**PROBLEM TO WORK ON**:
Go to the line containing "augmente facilement la sensation de" in the records below and retype from there through the final line, exactly.

---------- DATA FOR THIS EXERCISE

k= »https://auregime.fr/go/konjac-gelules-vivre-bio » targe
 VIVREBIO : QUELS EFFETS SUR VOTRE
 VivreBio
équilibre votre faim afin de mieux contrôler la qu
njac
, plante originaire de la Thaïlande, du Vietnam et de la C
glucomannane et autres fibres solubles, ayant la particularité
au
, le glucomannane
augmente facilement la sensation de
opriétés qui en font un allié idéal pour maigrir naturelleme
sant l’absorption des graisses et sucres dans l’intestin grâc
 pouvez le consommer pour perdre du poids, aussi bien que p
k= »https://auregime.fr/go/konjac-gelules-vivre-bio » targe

--------------------

**ANSWER TO THIS PROBLEM**:
augmente facilement la sensation de
opriétés qui en font un allié idéal pour maigrir naturelleme
sant l’absorption des graisses et sucres dans l’intestin grâc
 pouvez le consommer pour perdre du poids, aussi bien que p
k= »https://auregime.fr/go/konjac-gelules-vivre-bio » targe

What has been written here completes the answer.